For instance, we can see that between 2012 and 2017, bus ridership grew in King County and Houston, where recent bus network redesigns improved service frequency on high-demand corridors. Network redesigns must be carefully implemented and may take time to show results; the Maryland Transit Administration redesigned Baltimore’s network in 2017 but has not grown bus ridership yet.
In addition to ridership comparisons, you can use Transit Insights to compare indicators of each agency’s operations. For instance, you can see that operating expenses have recently increased at LA Metro and King County Metro, two agencies where residents recently voted to increase transit funding.
By clicking a circle on the Transit Insights map, you can view neighborhood-level demographic changes within regions. (You must deselect the “Compare” function first.) The closer you zoom in, the more detail you’ll see about where transit routes run. This feature enables you to overlay transit routes with changes in population and job density.

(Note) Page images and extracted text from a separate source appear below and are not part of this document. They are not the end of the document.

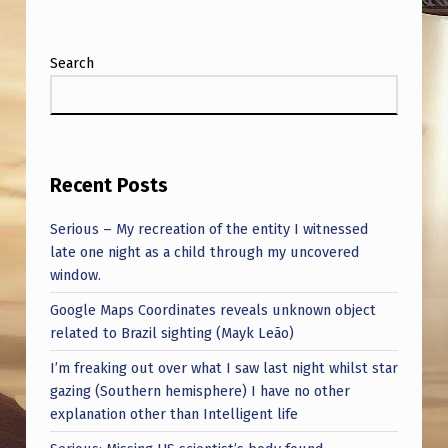
Search
Recent Posts
Serious – My recreation of the entity I witnessed
late one night as a child through my uncovered
window.
Google Maps Coordinates reveals unknown object
related to Brazil sighting (Mayk Leão)
I’m freaking out over what I saw last night whilst star
gazing (Southern hemisphere) I have no other
explanation other than Intelligent life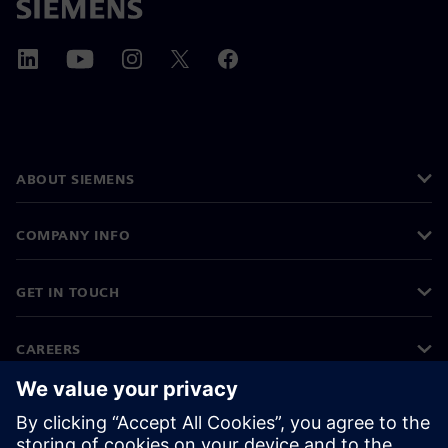
ABOUT SIEMENS
COMPANY INFO
GET IN TOUCH
CAREERS
©
Siemens
2026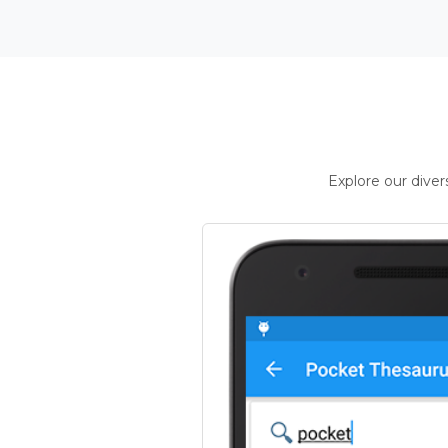
Explore our dive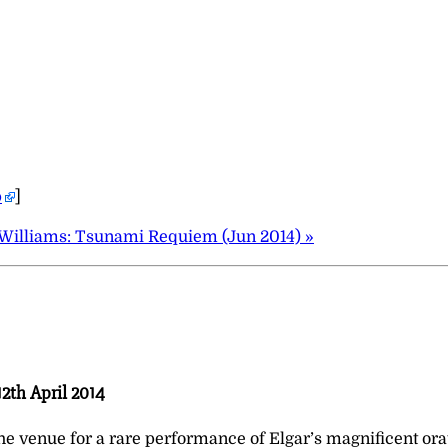
p
]
Williams: Tsunami Requiem (Jun 2014) »
2th April 2014
 venue for a rare performance of Elgar’s magnificent orat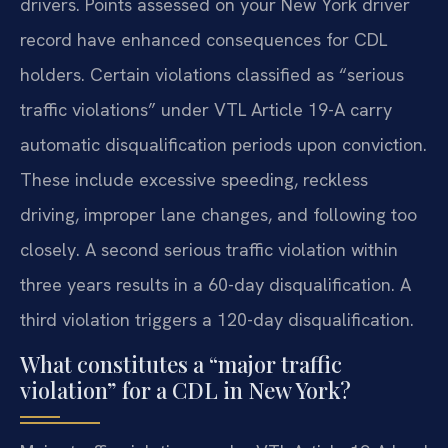
drivers. Points assessed on your New York driver
record have enhanced consequences for CDL
holders. Certain violations classified as “serious
traffic violations” under VTL Article 19-A carry
automatic disqualification periods upon conviction.
These include excessive speeding, reckless
driving, improper lane changes, and following too
closely. A second serious traffic violation within
three years results in a 60-day disqualification. A
third violation triggers a 120-day disqualification.
What constitutes a “major traffic
violation” for a CDL in New York?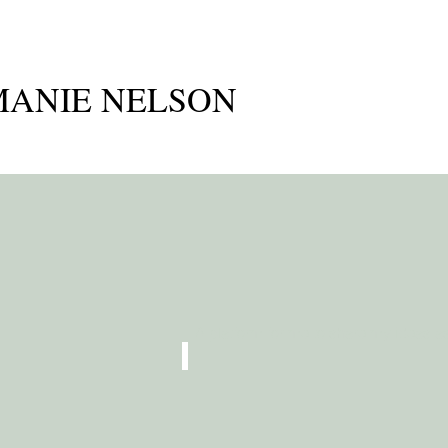
ANIE NELSON
A platform for me to share my ideas as t
CREATIVE PARENTING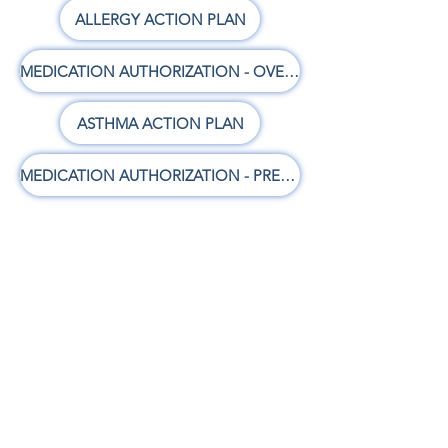
ALLERGY ACTION PLAN
MEDICATION AUTHORIZATION - OVER THE COUNTER
ASTHMA ACTION PLAN
MEDICATION AUTHORIZATION - PRESCRIPTION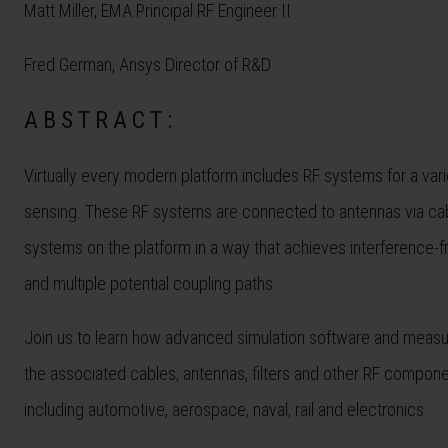
Matt Miller, EMA Principal RF Engineer II
Fred German, Ansys Director of R&D
ABSTRACT:
Virtually every modern platform includes RF systems for a vari
sensing. These RF systems are connected to antennas via cabl
systems on the platform in a way that achieves interference-fr
and multiple potential coupling paths.
Join us to learn how advanced simulation software and measu
the associated cables, antennas, filters and other RF componen
including automotive, aerospace, naval, rail and electronics.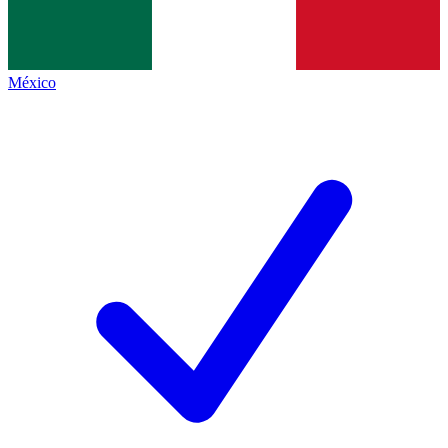
México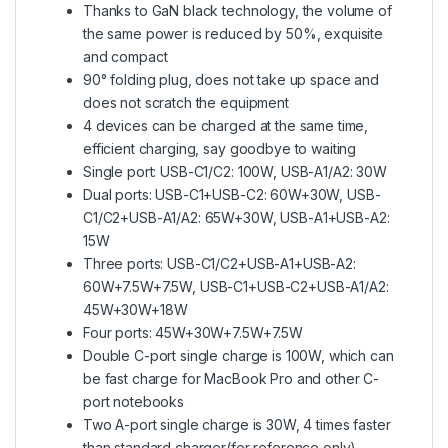
Thanks to GaN black technology, the volume of
the same power is reduced by 50%, exquisite
and compact
90° folding plug, does not take up space and
does not scratch the equipment
4 devices can be charged at the same time,
efficient charging, say goodbye to waiting
Single port: USB-C1/C2: 100W, USB-A1/A2: 30W
Dual ports: USB-C1+USB-C2: 60W+30W, USB-
C1/C2+USB-A1/A2: 65W+30W, USB-A1+USB-A2:
15W
Three ports: USB-C1/C2+USB-A1+USB-A2:
60W+7.5W+7.5W, USB-C1+USB-C2+USB-A1/A2:
45W+30W+18W
Four ports: 45W+30W+7.5W+7.5W
Double C-port single charge is 100W, which can
be fast charge for MacBook Pro and other C-
port notebooks
Two A-port single charge is 30W, 4 times faster
than standard charger(for reference only),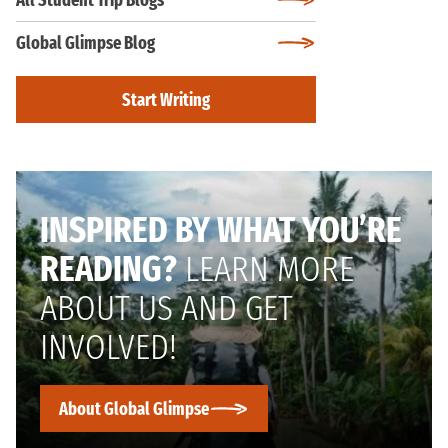
All Student Trip Blogs
Global Glimpse Blog
Start Writing
INSPIRED BY WHAT YOU’RE
READING?
LEARN MORE
ABOUT US AND GET
INVOLVED!
About Global Glimpse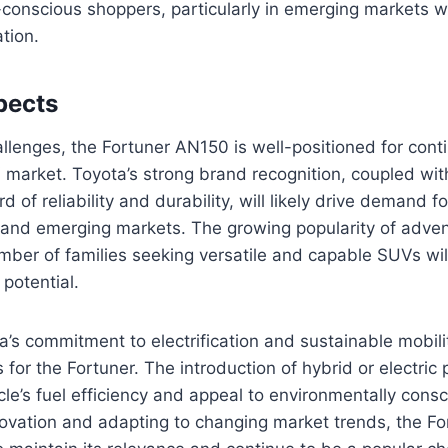
conscious shoppers, particularly in emerging markets wh
tion.
pects
llenges, the Fortuner AN150 is well-positioned for cont
market. Toyota’s strong brand recognition, coupled with
d of reliability and durability, will likely drive demand fo
 and emerging markets. The growing popularity of adven
mber of families seeking versatile and capable SUVs will
 potential.
ta’s commitment to electrification and sustainable mobil
 for the Fortuner. The introduction of hybrid or electric
le’s fuel efficiency and appeal to environmentally con
ovation and adapting to changing market trends, the Fo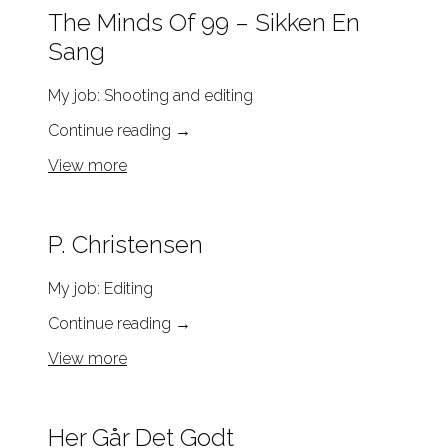
The Minds Of 99 – Sikken En
Sang
My job: Shooting and editing
Continue reading
→
View more
P. Christensen
My job: Editing
Continue reading
→
View more
Her Går Det Godt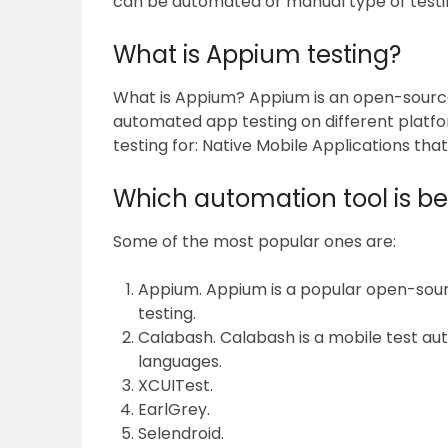
can be automated or manual type of testi
What is Appium testing?
What is Appium? Appium is an open-sourc
automated app testing on different platfo
testing for: Native Mobile Applications tha
Which automation tool is bes
Some of the most popular ones are:
Appium. Appium is a popular open-sou
testing.
Calabash. Calabash is a mobile test a
languages.
XCUITest.
EarlGrey.
Selendroid.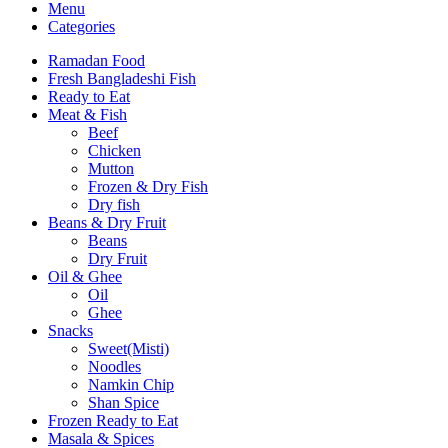
Menu
Categories
Ramadan Food
Fresh Bangladeshi Fish
Ready to Eat
Meat & Fish
Beef
Chicken
Mutton
Frozen & Dry Fish
Dry fish
Beans & Dry Fruit
Beans
Dry Fruit
Oil & Ghee
Oil
Ghee
Snacks
Sweet(Misti)
Noodles
Namkin Chip
Shan Spice
Frozen Ready to Eat
Masala & Spices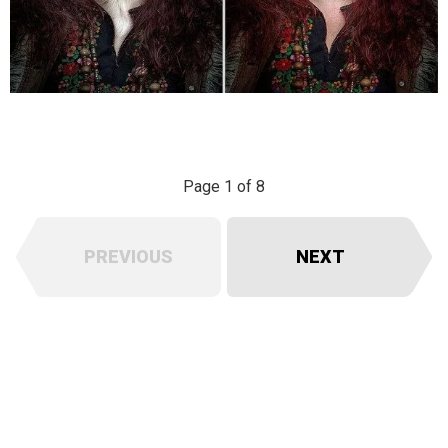
Page 1 of 8
PREVIOUS
NEXT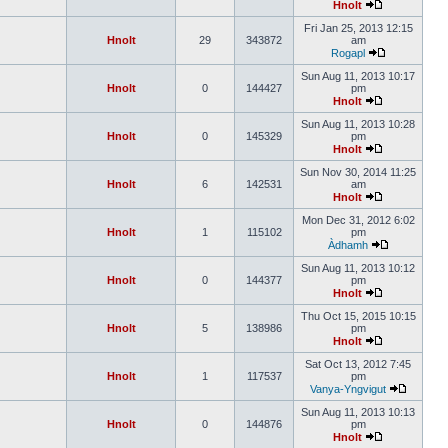
Hnolt
Fri Jan 25, 2013 12:15
Hnolt
29
343872
am
Rogapl
Sun Aug 11, 2013 10:17
Hnolt
0
144427
pm
Hnolt
Sun Aug 11, 2013 10:28
Hnolt
0
145329
pm
Hnolt
Sun Nov 30, 2014 11:25
Hnolt
6
142531
am
Hnolt
Mon Dec 31, 2012 6:02
Hnolt
1
115102
pm
Àdhamh
Sun Aug 11, 2013 10:12
Hnolt
0
144377
pm
Hnolt
Thu Oct 15, 2015 10:15
Hnolt
5
138986
pm
Hnolt
Sat Oct 13, 2012 7:45
Hnolt
1
117537
pm
Vanya-Yngvigut
Sun Aug 11, 2013 10:13
Hnolt
0
144876
pm
Hnolt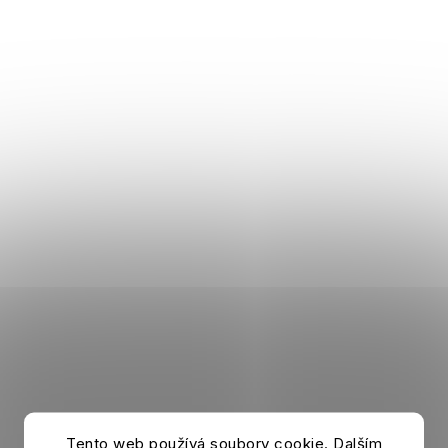
Tento web používá soubory cookie. Dalším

In Dallas, for instance, you can see DART’s 2012 rail expansion goes through areas with slow or negative growth, which helps explain paltry rail ridership growth. Note: The map is showing change in population and job density from 2010-2012.
In the local map view, you can use the “Filter tracts” function to exclusively display neighborhoods within walking distance of frequent transit routes. This can more clearly convey the link between demographic change and access to transit.
For example, in Portland, higher-income people have moved to transit-rich neighborhoods, pushing lower-income people, who are more frequent transit riders, farther from transit. Note: The map is showing change in median household income from 2010-2016.